Exercise inputs:
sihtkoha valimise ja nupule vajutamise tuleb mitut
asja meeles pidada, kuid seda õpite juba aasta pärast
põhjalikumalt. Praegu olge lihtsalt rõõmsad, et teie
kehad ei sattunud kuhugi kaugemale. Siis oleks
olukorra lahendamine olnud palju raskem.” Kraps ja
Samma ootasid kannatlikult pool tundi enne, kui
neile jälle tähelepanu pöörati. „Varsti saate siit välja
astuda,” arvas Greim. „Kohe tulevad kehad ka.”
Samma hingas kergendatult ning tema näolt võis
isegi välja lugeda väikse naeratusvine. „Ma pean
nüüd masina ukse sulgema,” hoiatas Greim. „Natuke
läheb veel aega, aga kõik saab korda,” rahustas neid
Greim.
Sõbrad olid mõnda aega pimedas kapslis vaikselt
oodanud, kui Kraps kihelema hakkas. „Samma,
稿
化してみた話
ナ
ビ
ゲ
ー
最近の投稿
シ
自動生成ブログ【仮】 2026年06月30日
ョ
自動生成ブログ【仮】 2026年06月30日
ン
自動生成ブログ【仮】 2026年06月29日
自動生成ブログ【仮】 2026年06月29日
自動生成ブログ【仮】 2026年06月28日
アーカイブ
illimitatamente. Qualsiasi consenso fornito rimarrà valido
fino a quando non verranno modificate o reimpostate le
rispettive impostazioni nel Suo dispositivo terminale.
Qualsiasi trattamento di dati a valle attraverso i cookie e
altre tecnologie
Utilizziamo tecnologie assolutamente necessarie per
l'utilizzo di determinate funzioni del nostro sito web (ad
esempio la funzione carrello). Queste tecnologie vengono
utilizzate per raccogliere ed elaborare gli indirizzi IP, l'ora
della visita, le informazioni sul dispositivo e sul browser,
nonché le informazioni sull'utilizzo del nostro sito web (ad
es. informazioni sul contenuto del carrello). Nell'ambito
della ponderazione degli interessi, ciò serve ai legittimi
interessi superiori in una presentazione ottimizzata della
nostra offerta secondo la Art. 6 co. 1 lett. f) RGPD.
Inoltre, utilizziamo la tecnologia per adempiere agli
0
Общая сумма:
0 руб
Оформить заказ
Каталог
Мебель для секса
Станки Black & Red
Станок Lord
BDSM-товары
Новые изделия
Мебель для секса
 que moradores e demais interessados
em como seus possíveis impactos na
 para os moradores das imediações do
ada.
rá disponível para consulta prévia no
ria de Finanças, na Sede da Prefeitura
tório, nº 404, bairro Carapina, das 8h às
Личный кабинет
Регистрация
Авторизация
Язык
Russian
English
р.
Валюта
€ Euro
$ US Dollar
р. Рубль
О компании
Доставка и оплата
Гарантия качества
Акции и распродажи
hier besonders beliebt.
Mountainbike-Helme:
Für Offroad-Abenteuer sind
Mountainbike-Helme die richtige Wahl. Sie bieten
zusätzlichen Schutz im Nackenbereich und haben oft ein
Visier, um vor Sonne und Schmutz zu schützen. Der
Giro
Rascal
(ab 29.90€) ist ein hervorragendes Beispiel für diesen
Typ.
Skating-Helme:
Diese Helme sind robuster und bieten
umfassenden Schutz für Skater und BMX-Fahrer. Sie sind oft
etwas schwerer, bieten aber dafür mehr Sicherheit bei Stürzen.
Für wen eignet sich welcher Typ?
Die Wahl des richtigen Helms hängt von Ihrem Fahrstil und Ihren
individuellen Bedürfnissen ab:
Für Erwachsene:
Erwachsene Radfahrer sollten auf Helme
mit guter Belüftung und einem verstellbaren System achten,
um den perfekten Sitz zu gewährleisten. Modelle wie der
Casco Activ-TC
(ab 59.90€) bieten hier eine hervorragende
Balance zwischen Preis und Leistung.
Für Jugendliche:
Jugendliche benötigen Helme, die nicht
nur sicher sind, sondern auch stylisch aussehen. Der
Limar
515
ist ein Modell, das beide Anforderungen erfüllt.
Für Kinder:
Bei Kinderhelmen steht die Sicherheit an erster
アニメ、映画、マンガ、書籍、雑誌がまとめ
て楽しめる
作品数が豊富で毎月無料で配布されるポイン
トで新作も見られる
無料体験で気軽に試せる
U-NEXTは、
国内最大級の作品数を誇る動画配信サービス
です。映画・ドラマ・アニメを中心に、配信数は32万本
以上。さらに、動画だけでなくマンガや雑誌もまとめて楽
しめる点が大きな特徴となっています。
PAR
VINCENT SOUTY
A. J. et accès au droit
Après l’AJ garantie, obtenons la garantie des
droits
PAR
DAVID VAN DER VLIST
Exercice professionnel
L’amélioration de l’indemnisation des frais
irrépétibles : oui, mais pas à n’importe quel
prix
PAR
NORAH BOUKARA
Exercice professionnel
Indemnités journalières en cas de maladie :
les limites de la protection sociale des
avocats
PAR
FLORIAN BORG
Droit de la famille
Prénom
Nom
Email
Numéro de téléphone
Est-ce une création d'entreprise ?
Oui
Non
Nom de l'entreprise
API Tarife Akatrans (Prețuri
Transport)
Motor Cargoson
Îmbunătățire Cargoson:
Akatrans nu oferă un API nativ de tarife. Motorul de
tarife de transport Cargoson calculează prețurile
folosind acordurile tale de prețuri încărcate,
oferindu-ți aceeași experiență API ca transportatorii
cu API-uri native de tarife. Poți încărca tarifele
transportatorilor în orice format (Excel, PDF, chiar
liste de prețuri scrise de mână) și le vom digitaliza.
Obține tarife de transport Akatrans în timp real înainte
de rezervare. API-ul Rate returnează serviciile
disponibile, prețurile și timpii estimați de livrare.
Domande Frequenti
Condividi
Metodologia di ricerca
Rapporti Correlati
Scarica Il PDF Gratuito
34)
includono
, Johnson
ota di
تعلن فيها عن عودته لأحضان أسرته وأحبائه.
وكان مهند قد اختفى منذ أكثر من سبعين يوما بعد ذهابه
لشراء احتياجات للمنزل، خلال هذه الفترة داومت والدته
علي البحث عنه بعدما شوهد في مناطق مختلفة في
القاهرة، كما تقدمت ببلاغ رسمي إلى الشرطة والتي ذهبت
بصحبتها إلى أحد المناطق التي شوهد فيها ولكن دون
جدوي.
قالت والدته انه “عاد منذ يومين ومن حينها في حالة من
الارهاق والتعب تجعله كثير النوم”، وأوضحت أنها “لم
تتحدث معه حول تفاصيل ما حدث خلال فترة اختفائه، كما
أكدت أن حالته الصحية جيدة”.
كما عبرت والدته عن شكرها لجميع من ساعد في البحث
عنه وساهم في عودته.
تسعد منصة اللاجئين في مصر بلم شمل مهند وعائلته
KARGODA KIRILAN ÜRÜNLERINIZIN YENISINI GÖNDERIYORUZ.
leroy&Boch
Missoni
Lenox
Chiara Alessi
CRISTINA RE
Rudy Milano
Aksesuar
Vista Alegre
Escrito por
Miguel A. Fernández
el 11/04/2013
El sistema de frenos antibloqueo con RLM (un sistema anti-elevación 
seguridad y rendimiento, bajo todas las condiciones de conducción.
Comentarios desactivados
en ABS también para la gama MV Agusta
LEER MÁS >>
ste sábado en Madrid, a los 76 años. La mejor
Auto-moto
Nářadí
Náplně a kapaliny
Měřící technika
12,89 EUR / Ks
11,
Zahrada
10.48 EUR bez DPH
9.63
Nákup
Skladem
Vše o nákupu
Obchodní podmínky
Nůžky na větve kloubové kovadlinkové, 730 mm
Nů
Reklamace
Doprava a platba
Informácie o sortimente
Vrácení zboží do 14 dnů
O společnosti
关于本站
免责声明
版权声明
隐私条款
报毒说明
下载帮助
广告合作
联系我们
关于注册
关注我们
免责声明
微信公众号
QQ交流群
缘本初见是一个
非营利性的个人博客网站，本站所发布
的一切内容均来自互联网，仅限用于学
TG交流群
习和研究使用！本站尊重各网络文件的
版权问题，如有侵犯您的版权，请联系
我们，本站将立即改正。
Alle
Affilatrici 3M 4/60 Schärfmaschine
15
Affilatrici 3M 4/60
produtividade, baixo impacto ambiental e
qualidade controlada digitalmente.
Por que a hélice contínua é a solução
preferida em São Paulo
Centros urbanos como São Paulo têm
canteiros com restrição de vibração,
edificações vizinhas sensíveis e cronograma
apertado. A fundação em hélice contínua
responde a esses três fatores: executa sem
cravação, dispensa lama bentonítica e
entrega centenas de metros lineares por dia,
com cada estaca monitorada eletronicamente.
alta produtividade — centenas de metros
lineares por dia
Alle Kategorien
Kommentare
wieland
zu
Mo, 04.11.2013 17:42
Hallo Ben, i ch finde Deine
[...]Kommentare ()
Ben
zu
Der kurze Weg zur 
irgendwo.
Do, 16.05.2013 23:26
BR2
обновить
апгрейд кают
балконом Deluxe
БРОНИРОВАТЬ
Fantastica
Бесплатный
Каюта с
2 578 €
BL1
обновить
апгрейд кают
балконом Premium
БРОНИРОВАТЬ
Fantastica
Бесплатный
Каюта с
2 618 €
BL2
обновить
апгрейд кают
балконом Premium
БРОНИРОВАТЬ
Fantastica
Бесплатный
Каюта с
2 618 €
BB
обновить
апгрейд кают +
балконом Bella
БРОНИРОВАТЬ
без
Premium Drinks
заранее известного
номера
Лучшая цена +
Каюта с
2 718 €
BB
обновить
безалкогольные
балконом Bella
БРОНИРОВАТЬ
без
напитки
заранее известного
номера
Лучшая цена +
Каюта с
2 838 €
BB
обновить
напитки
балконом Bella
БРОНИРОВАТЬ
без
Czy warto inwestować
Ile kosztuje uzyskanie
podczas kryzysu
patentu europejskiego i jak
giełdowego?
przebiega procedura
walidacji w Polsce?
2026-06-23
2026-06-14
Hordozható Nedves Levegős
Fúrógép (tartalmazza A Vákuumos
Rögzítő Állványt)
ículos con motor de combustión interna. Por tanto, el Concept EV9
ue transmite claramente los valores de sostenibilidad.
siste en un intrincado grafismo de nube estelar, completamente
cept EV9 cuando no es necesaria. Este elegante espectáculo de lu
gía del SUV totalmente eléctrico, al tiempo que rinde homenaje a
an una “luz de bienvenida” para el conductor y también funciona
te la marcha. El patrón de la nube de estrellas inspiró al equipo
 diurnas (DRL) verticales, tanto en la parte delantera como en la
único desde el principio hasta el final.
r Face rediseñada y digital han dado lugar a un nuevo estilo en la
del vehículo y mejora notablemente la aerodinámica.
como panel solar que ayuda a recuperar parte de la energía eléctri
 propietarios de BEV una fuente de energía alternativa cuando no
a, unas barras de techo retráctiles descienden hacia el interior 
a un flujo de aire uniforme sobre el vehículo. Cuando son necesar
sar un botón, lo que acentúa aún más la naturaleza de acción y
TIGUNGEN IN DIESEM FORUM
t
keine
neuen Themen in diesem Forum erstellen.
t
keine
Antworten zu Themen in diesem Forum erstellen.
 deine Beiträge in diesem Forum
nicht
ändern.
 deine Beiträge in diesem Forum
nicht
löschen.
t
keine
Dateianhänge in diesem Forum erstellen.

Prompt: Please filter the entries above down to the lines holding "فيها" and copy them.

Result of this task:
تعلن فيها عن عودته لأحضان أسرته وأحبائه.
بصحبتها إلى أحد المناطق التي شوهد فيها ولكن دون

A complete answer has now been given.